Manifestantes gritam "O Pelourinho é nosso" e o pintor que pinta deitado não se levanta
Eu canto a cidade, respiro a fragrância do Pelourinho
Não a do cepo, da chibata e dos grilhões, dos gritos de dor, do acoite
Mas aquele que vem da brisa da Baía de Todos os Santos e que sobe a encosta com os ventos
Atravessa o corredor da Sé e chega ao Terreiro de Jesus
Percebo, no entanto, uma atmosfera de protesto
Rufam tambores! Ouvem-se sons de falares e o ronco de uma cuíca
Alguém sobe num banco da praça e grita: - Salvem o Pelourinho, nosso ganha pão
Leio num cartaz: - Os marginais venceram, a PM perdeu
São gritos de dor sem o zunir das antigas chibatas portuguesas a cortar corpos, matar gentes
O que exigem na sinfonia dos tambores pelas ruas do centro histórico é a sobrevivência da vida
Sigo com eles até o largo da Fundação Casa de Jorge Amado, da matriz de Nossa Senhora dos Homens Pretos
Há um silencio na praça. Todos se perfilam olhando para o Carmo
O líder ergue os braços e acena aos manifestantes como se fosse um maestro
A um sinal que fez com sua batuta imaginária ouvem-se apelos ritmados:
"O Pelourinho é nosso", "O Pelourinho é nosso", os tambores voltam a rufar
A cuíca chora, o surdo marca o passo, o repique alegra, o monsenhor ergue um cartaz
A toada avança pela ladeira do Pelô, o símbolo da resistência, pés pisam as pedras roliças
Filmo, fotografo, anoto, estamos no século XXI, da internet, dos avanços tecnológicos
Não poderia ver, se quisesse, o poeta Gregório de Matos a chacoalhar os barões do século XVII
Nem os personagens de Jorge Amado e os bedéis da Faculdade de Medicina
Vejo o guardião do Pelô em terno branco, impecável; a guardiã, cabelos alvos, com uma tarja de luto exposta no braço
A turma da palhaçaria usa narizes vermelhos, artistas de rua que vivem do Pelô bramem
Os guias turísticos, comerciantes de artesanato, donos de pousadas e botequins bradam
Trançadeiras, músicos, comerciários, artesãos, manicures, a gente do povo soluça
O grupo avança para falas finais no Terreiro, os apelos às autoridades, cegas, insensíveis.

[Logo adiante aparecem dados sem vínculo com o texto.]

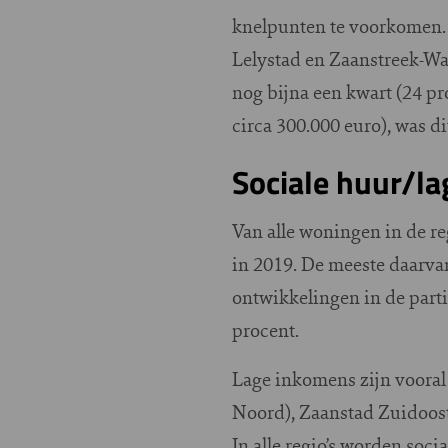
knelpunten te voorkomen. B
Lelystad en Zaanstreek-Wa
nog bijna een kwart (24 
circa 300.000 euro), was d
Sociale huur/l
Van alle woningen in de r
in 2019. De meeste daarva
ontwikkelingen in de parti
procent.
Lage inkomens zijn voora
Noord), Zaanstad Zuidoos
In alle regio’s worden soc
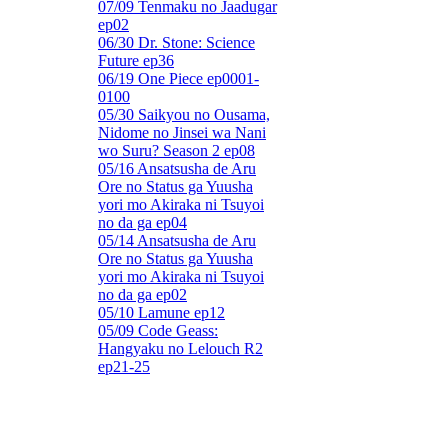
07/09 Tenmaku no Jaadugar
ep02
06/30 Dr. Stone: Science
Future ep36
06/19 One Piece ep0001-
0100
05/30 Saikyou no Ousama,
Nidome no Jinsei wa Nani
wo Suru? Season 2 ep08
05/16 Ansatsusha de Aru
Ore no Status ga Yuusha
yori mo Akiraka ni Tsuyoi
no da ga ep04
05/14 Ansatsusha de Aru
Ore no Status ga Yuusha
yori mo Akiraka ni Tsuyoi
no da ga ep02
05/10 Lamune ep12
05/09 Code Geass:
Hangyaku no Lelouch R2
ep21-25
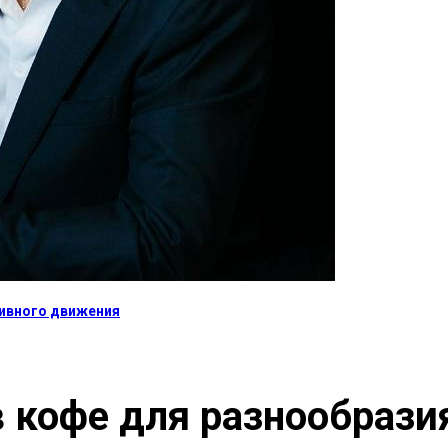
тивного движения
 кофе для разнообрази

O Pelourinho quer segurança, animação, cultura, arte, quer pulsar, ter vida
Já chegando no local onde os jesuítas deitavam na relva, descansavam, daí ser o Terreiro de Jesus
Vejo um homem que se fez cair no chão, a cabeça inclinada levemente, pincel em mãos
Não! Deparo-me com um pintor, um artista da rua, deitado no chão frio da Portas do Carmo
Pensei que estivesse morto! Suspiro! Está vivo, pintando um leque
Os manifestantes passam um a um gritando as palavras de ordem para acordar as autoridades
Ouvem-se sinos d'alguma igreja, o badalo repica em São Domingos
Acordem senhores gestores, senhores donos do Poder, não deixem o Pelourinho morrer
Detenho-me, fotografo-o, sou um homem do século XXI, não esqueçam
Estamos na Cidade da Bahia do século "high tech” a robótica, dos computadores, da roda gigante
Do metrô, do VLT, dos viadutos, do BRT, dos shoppings, do delivery
Jones não se altera nem com a ruidosa passeata nem com esses termos novos que usei
É a encarnação de "Louco" o pintor famoso que, obras cinzelou no portal da Basílica da Sé
Não! diz-me o guardião Clarindo: -É apenas mais um artista da rua do nosso Pelô, anônimo
Aproximo-me dele, astucio, vira-se de lado, limpa o pincel numa poça d'água
Observo sua arte, seu semblante, sua mansidão interior, um bebê a chupar bico
Ouço na praça os gritos finais dos manifestantes, "O Pelourinho é nosso", bem alto
O pintor deita-se novamente no passeio da escola criada por dom João VI
Os séculos passam, a vida se movimenta e o pintor pinta como no tempo de Vieira
Pinta deitado na relva de pedra na porta que também é do Terreiro de Jesus
Pensei! É, mais conforto tinham os jesuítas que repousavam na relva de grama
Paciência! O Cristo a tudo consente e abençoa na praça de Jesus.